Monoculture can be a farmer’s enemy as monoculture can set your farm backwards.
Setting up test sites like 10 m x 10 m or 30 m x 30 m in big paddocks for grazing management to observe the benefits of diverse plant species can easily be put on the back burner by farmers and not done at all.
However, as early adopters have found it is well worth the effort to encourage the re- establishment of a diverse range of the plant species as it is very profitable.

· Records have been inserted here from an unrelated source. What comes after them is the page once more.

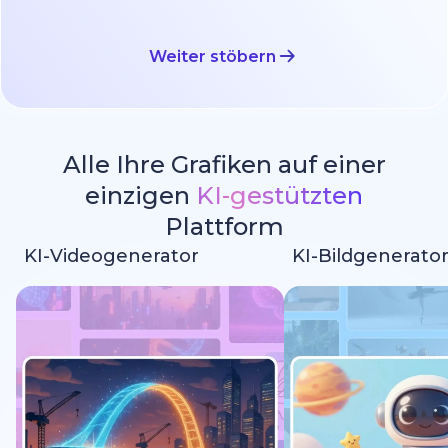
Weiter stöbern
Alle Ihre Grafiken auf einer
einzigen
KI-gestützten
Plattform
KI-Videogenerator
KI-Bildgenerato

So the next best thing to constructed test sites is to follow scientist David Tongway and his landscape function analysis methodology where on a downward slope transect, his team setup brush packs to catch and observe the sediment, debris and nutrients that were moving down the slope and to look at the possible recovery in the big paddock with new plant species if given a chance to appear.
The findings were:
1. That considerable matter was caught up in the brush packs which would have otherwise been lost from the paddock
2. That regeneration of plant diversity of desirable plant species that would have otherwise been eaten out by animals as currently has been eaten out in the rest of the paddock
3. They found that regeneration of plants higher up the evolution successional scale both of which, if given a chance would rebuild the quality of the pasture and the landscape function
What are brush packs?
How does the farmer create a test site using brush packs?
Strategically stack up the branches high enough and wide enough to stop stock and grass eating wildlife from grazing that small area.
Note: It requires twiggy, scratchy branches that the animals don’t like putting their heads into.
Early adopter farmers who worked with test sites are finding they can change management on the rest of the property to encourage diversity which leads to a better functioning landscape that leads to
a) more profitable and
b) more satisfying farming enterprises.